→ **Dataset excerpts**
* * * * *

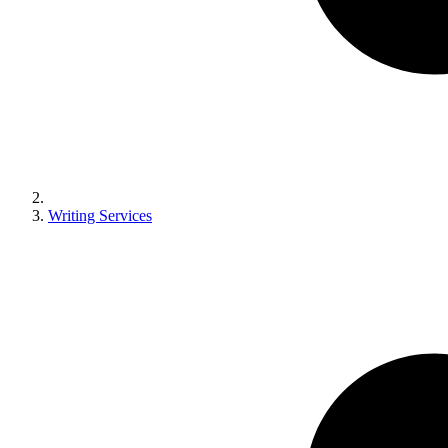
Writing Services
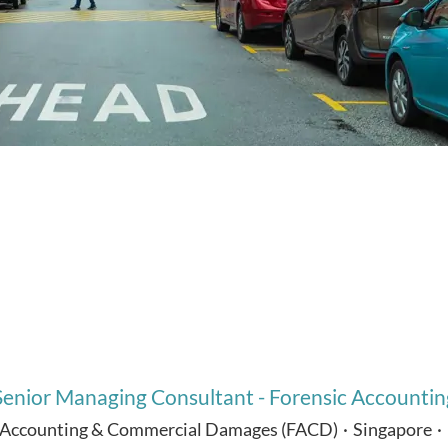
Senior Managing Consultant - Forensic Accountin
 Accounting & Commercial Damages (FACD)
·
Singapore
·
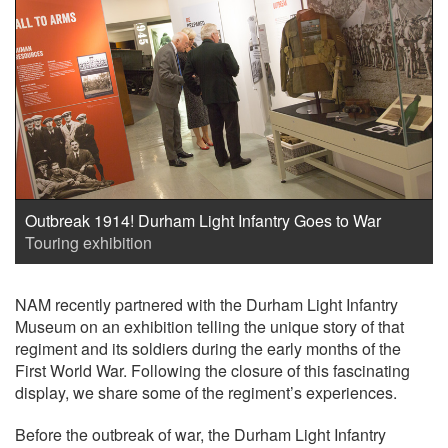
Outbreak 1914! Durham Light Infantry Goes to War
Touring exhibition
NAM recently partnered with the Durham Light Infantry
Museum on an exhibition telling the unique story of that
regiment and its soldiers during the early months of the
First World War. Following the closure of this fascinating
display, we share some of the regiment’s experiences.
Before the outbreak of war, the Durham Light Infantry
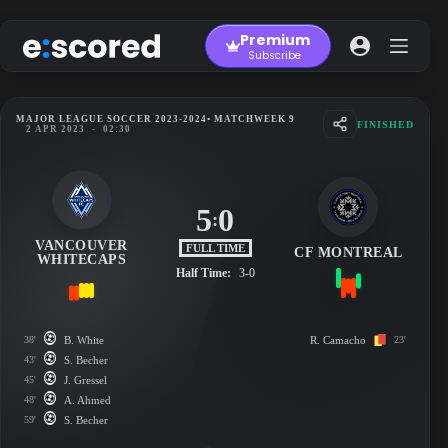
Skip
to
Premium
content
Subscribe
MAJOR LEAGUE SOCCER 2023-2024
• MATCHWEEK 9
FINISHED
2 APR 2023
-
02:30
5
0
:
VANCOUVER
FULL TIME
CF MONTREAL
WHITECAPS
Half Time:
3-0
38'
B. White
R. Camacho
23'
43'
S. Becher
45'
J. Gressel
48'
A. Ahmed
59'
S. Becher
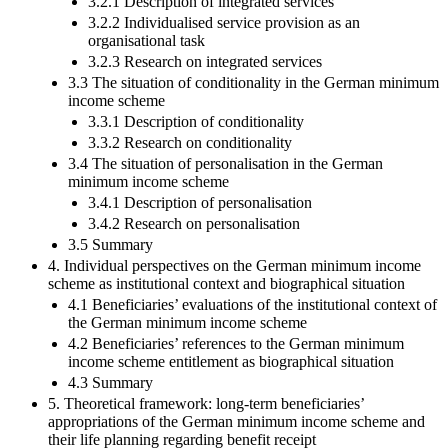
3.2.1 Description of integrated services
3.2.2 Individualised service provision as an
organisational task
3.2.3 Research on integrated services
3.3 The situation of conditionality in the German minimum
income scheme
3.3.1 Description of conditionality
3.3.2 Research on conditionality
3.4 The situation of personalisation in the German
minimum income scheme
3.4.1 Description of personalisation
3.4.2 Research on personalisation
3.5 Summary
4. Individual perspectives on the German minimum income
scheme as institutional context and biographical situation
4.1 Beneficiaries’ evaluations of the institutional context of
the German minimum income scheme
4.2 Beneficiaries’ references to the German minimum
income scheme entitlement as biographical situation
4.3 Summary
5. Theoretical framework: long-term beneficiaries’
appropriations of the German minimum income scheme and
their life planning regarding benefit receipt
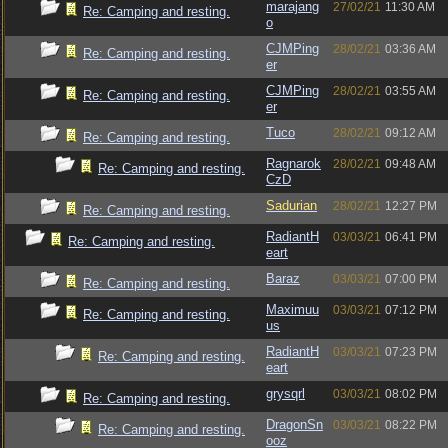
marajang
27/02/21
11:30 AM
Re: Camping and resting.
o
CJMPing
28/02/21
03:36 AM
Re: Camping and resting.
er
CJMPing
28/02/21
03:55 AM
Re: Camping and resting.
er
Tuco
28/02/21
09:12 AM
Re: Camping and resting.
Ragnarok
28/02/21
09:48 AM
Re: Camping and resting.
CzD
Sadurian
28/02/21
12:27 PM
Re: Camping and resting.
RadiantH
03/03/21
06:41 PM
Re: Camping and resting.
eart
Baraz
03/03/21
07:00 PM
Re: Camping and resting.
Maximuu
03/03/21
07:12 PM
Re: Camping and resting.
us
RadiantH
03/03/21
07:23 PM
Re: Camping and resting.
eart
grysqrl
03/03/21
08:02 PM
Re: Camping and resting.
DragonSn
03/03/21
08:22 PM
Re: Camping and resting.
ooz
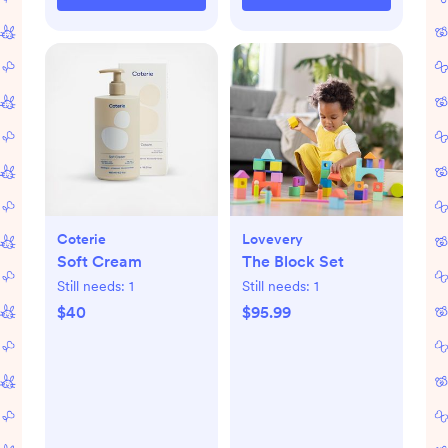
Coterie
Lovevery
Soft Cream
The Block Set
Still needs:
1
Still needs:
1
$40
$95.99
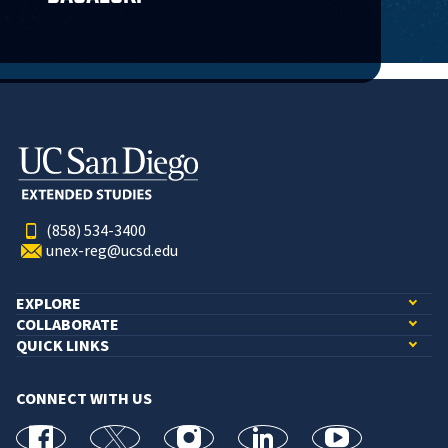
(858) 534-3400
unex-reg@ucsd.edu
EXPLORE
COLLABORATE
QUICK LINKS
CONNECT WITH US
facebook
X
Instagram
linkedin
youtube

* * * * *

Only the lines holding the word "Durham" belong in the answer; copy them from the listing above.

Outbreak 1914! Durham Light Infantry Goes to War
NAM recently partnered with the Durham Light Infantry
Before the outbreak of war, the Durham Light Infantry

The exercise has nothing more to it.